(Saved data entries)
####################
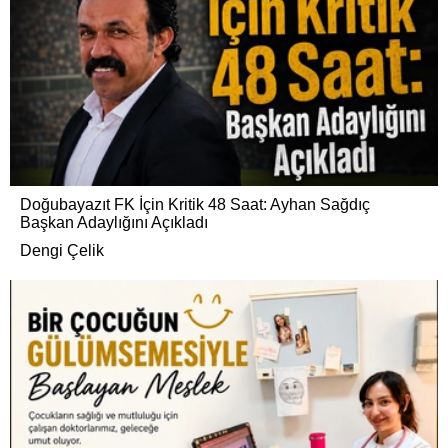
Doğubayazıt FK İçin Kritik 48 Saat: Ayhan Sağdıç
Başkan Adaylığını Açıkladı
Dengi Çelik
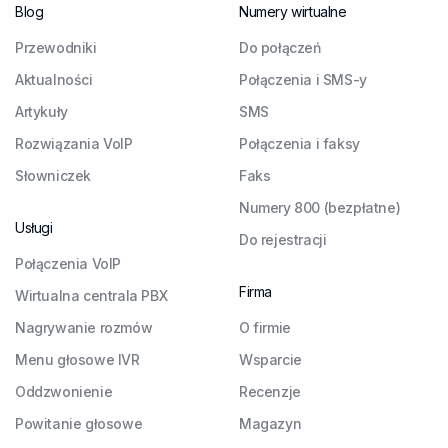
Blog
Numery wirtualne
Przewodniki
Do połączeń
Aktualności
Połączenia i SMS-y
Artykuły
SMS
Rozwiązania VoIP
Połączenia i faksy
Słowniczek
Faks
Numery 800 (bezpłatne)
Usługi
Do rejestracji
Połączenia VoIP
Firma
Wirtualna centrala PBX
Nagrywanie rozmów
O firmie
Menu głosowe IVR
Wsparcie
Oddzwonienie
Recenzje
Powitanie głosowe
Magazyn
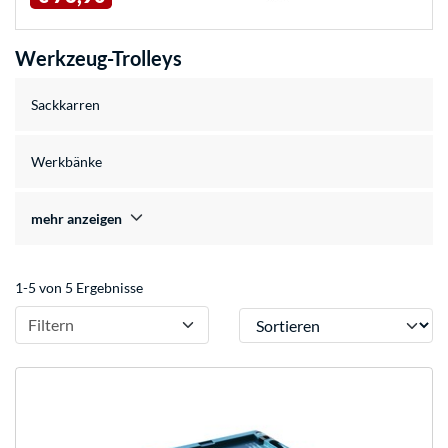
Werkzeug-Trolleys
Sackkarren
Werkbänke
mehr anzeigen
1-5 von 5 Ergebnisse
Sortieren
Filtern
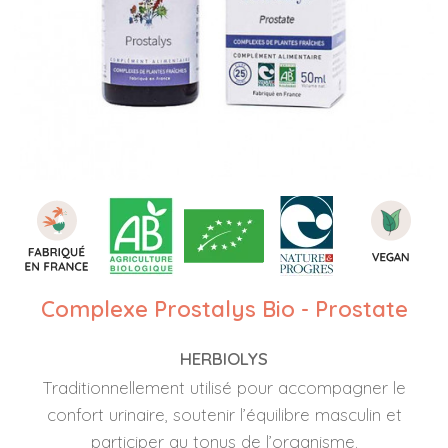
Complexe Prostalys Bio - Prostate
HERBIOLYS
Traditionnellement utilisé pour accompagner le
confort urinaire, soutenir l’équilibre masculin et
participer au tonus de l’organisme.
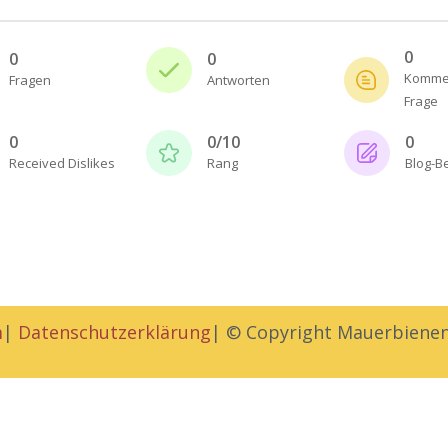
0
0
0
Kommen
Fragen
Antworten
Frage
0
0/10
0
Received Dislikes
Rang
Blog-B
m
|
Datenschutzerklärung
| © Copyright Mauerbiene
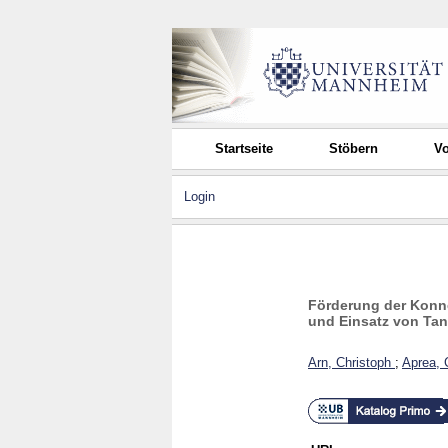
Startseite
Stöbern
Vo
Login
Förderung der Konne
und Einsatz von Tan
Arn, Christoph
;
Aprea,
####################
● Activity:
Check each line in the records for the word "Połączenia" and say how many have it, with nothing else.

● Response for this exercise:
3